Mais, avec la prospérité, la corruption, les injustices, l’abandon de Dieu et l'idolâtrie se développent ; le fossé entre les riches et les pauvres se creuse toujours davantage : les nantis vivent dans un luxe inouï, oppriment les plus pauvres, multiplient les injustices et les abus.

Et après la mort de Jéroboam II, la situation se dégrade. Ce sera la période la plus sombre de l'histoire d'Israël : des usurpateurs s'emparent du pouvoir, puis sont renversés à leur tour (4 successeurs de Jéroboam sont assassinés durant cette période) ; bref, c'est le règne du despotisme et de la confusion.

Le message d'Osée est principalement dirigé contre l'idolâtrie qui accompagnait la prospérité matérielle. Dès son entrée en Terre promise, Israël avait été confronté au culte de Baal, dieu de la pluie et de la fertilité. On subit les influences de l'idolâtrie. Le livre d'Osée témoigne d’un temps où la masse du peuple a adhéré au culte de Baal et d'Achéra, le plus immoral de tout l'ancien Orient : plusieurs fois par an, leurs fêtes étaient accompagnées de prostitution rituelle, violence et beuveries, etc.
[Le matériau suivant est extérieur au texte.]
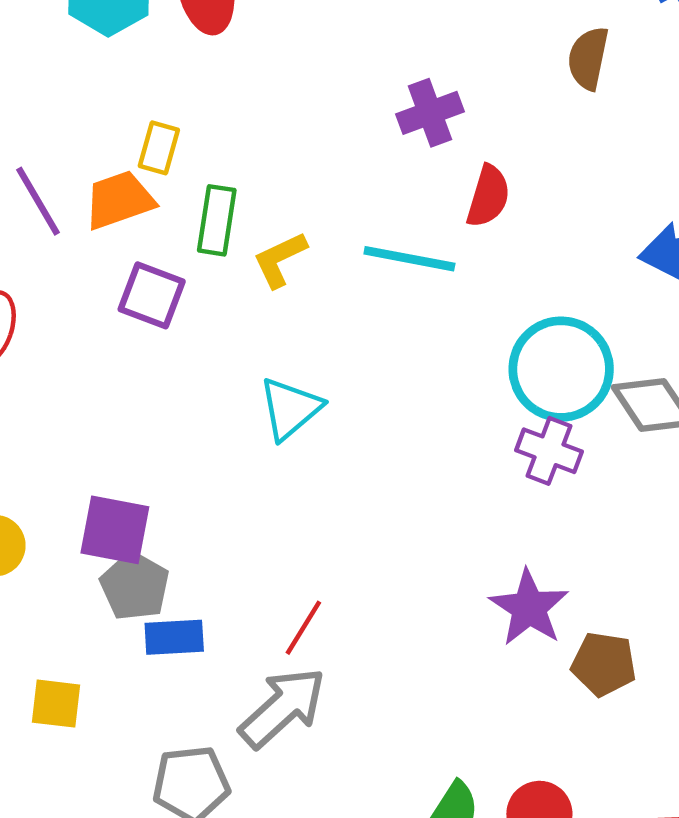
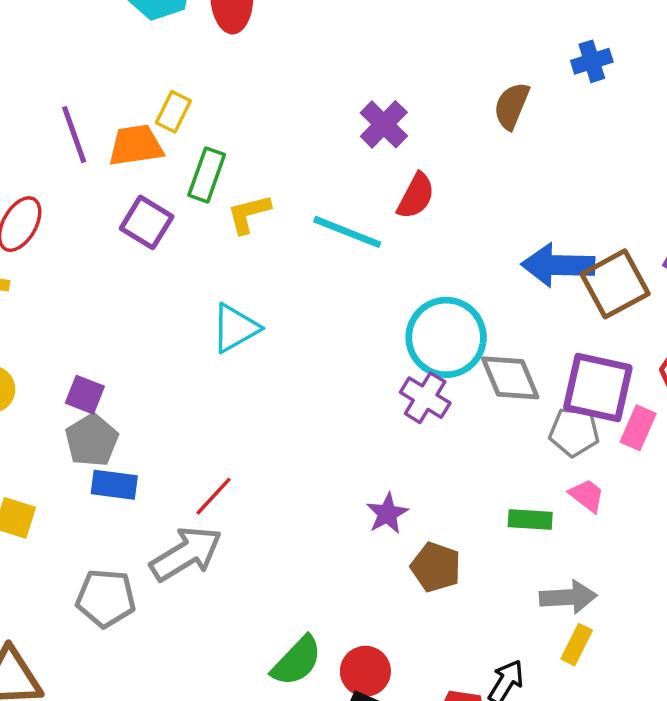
purple cross: (430, 113) -> (384, 124), turned -36
purple square: (115, 530) -> (85, 395), size x0.7
purple star: (529, 608) -> (387, 514), size x0.7

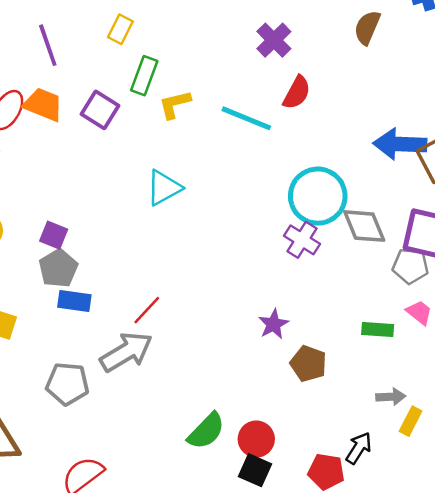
orange trapezoid: (136, 146) -> (43, 105), moved, turned 30
gray arrow: (568, 597) -> (391, 397), moved, size x0.7

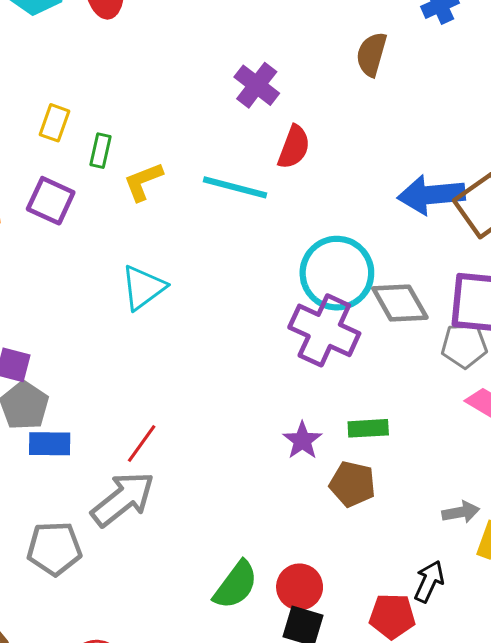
yellow rectangle: (120, 29) -> (55, 123), moved
green rectangle: (144, 76) -> (100, 151), size x0.7
purple cross: (302, 240) -> (324, 330), size x1.5
green rectangle: (378, 330) -> (368, 428), moved

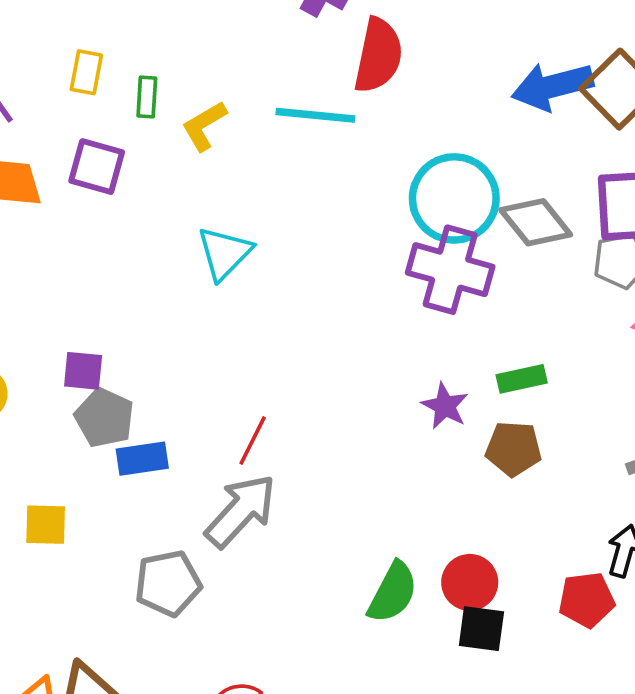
red semicircle: (294, 147) -> (378, 55), size x1.4

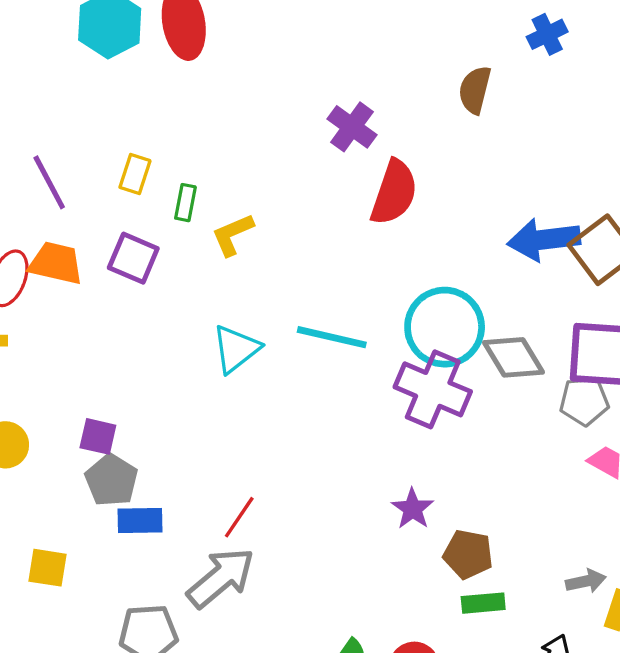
cyan line: (315, 115) -> (332, 337), moved
green rectangle: (522, 379) -> (483, 603), moved

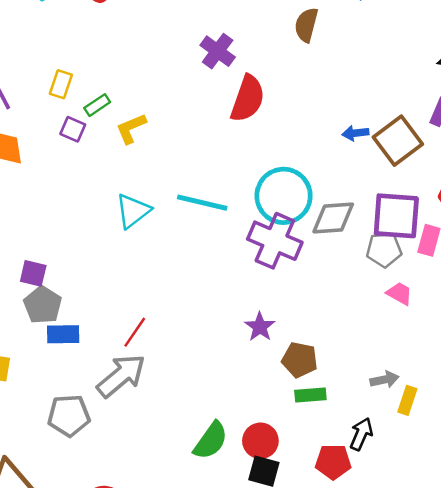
green rectangle: (185, 203) -> (97, 105), turned 45
blue arrow: (544, 240) -> (355, 133), size x0.5
purple square: (133, 258) -> (73, 129), moved, size x0.7
gray diamond: (514, 357) -> (333, 218), turned -63

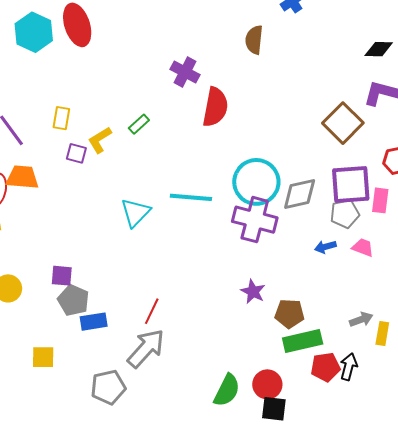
green rectangle: (97, 105) -> (139, 124), moved
yellow L-shape: (131, 128) -> (100, 140), moved
blue arrow: (355, 133) -> (325, 247), moved
green rectangle: (310, 395) -> (303, 341), size x1.5
red pentagon: (333, 462) -> (325, 367), moved

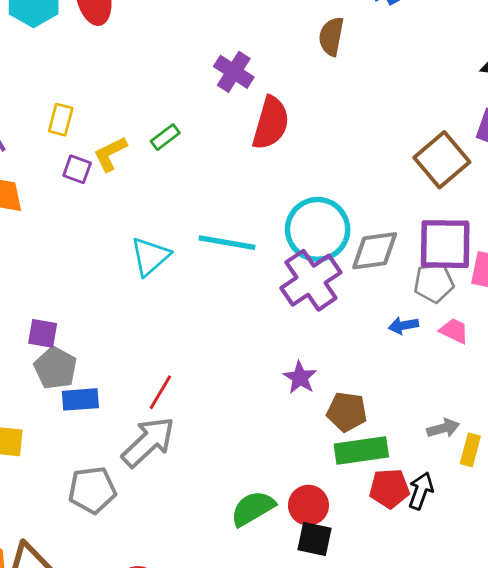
purple cross: (255, 220) -> (311, 280), turned 36
green semicircle: (227, 390) -> (253, 508), turned -152

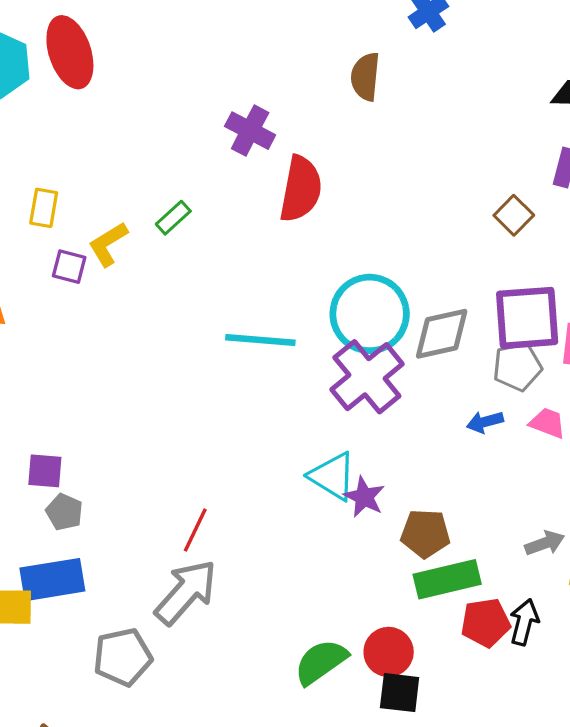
brown square: (442, 160) -> (514, 215), size x0.6
cyan triangle: (150, 256) -> (333, 476), moved, turned -42
gray pentagon: (55, 368) -> (64, 512), size x0.7
blue rectangle: (80, 399) -> (52, 580), moved, size x1.4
Osée veut amener son peuple au repentir, le faire revenir au Dieu qui ne se lasse pas de l'aimer et de l'attendre. Comme lui, le prophète Osée, aime et attend Gomer.

Le livre commence donc par l'histoire du mariage et des malheurs conjugaux d'Osée : le texte nous dit que Dieu lui demande d'épouser une prostituée qui fatalement, quelque temps plus tard, lui devient infidèle. Non pas, probablement, que Dieu l’ait envoyé épouser une femme préalablement prostituée – qui plus est dans le but d’en faire sortir une prophétie ! Mais c’est rétrospectivement qu’Osée considère que ses déboires sont dans le regard de Dieu qui a évidemment prévu les choses. Et sachant que selon le Proverbe, c’est Dieu qui donne sa femme à chacun : « celui qui a trouvé une femme, c’est là un don de Dieu » ; Osée considère que la femme que Dieu lui a donnée, il la lui a donnée en sachant très bien l’aboutissement de chose : un Osée malheureux comme son Dieu. C’est une façon de nous dire que ce qu’Osée en est venu à découvrir à travers son vécu douloureux avec son épouse, correspond à ce que Dieu vit avec son peuple, qui se prostitue avec des divinités illusoires qui se font célébrer dans la prostitution dite sacrée, adultère à l’égard de Dieu.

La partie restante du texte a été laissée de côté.